Ross goes on to warn of the potential risks that may arise through these interesting new applications.  This is hardly surprising, given the relative dearth of consumer-focused (as compared with merchant- or vendor-focused) applications of RFID technology.  Imagine the challenges in marketing mobile telephony without a clear consumer value proposition ("carry around these mobile electronic devices that will allow your wireless carrier track your whereabouts").  Given policy announcements by the U.S. Department of Defense, Wal-Mart, and others, that will require the use of RFID tags and readers, the capabilities for "interesting new applications" of RFID will be proliferating ... I look forward to those that are also useful and beneficial to consumers.

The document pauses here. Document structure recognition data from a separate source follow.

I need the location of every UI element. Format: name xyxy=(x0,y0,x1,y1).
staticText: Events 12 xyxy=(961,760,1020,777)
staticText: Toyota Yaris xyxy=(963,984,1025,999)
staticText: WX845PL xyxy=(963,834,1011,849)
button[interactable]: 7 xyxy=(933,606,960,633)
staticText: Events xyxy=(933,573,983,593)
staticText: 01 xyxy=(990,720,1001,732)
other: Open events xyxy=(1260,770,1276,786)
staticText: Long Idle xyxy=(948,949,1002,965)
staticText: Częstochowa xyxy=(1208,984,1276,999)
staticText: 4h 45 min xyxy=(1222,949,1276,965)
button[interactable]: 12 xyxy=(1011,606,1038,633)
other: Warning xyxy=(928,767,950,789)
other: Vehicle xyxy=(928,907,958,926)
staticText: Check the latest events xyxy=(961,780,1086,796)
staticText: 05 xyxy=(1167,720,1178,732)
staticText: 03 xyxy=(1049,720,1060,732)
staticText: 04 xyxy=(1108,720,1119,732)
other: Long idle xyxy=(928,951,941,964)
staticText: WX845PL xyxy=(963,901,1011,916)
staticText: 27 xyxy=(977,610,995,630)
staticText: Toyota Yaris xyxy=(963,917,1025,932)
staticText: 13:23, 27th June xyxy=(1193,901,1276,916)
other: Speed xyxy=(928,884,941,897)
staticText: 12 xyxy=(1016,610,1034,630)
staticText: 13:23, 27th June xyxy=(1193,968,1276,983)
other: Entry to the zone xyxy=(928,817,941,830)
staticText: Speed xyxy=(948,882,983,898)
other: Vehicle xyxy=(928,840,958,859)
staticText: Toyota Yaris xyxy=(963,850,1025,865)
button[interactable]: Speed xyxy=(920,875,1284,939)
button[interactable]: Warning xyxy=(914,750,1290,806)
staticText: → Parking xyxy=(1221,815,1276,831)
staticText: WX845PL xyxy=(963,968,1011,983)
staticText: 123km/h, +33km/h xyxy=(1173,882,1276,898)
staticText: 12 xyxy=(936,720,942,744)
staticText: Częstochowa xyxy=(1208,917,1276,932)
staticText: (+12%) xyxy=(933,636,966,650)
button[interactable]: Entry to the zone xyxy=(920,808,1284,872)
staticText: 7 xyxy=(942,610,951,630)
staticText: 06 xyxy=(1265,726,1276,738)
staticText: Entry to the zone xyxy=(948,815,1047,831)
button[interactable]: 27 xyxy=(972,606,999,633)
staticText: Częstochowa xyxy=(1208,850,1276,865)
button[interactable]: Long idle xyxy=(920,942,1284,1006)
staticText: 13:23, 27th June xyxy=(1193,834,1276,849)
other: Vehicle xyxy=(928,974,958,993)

VeriChip-Implanted People (VIPs): Walking Internet Cookies

I've often heard the claim that the "price" of privacy, i.e., how much people want in return for revealing private information, is a 10% discount. However, it's hard to put a price on convenience. New Scientist reports that some people are willing to have RFID chips implanted subcutaneously as part of becoming a VIP member of the Baja Beach Club in Barcelona. The implanted VeriChips are about the size of a grain of rice and are detectable from a range of up to 10 cm. VIP club members can elect to have either a regular card or the implantable chip; either can be used in-house -- indeed, for VeriChip-implanted VIP members, in-body -- debit cards. The only benefit offered by the implanted chips is the convenience of not having to carry a regular VIP club card, which may thereby eliminate the need to carry a wallet. Remarkably, 9 people have reportedly signed up for the implanted chip option during the first two months. I particularly like the quote attributed to Ian Brown, director of the UK-based Foundation for Information Policy Research, describing such people as "walking Internet cookies." CASPIAN (Consumers Against Supermarket Privacy Invasion And Numbering), an organization that opposes the use of RFID tags in supermarkets and other retail establishments, is noticeably silent on this development.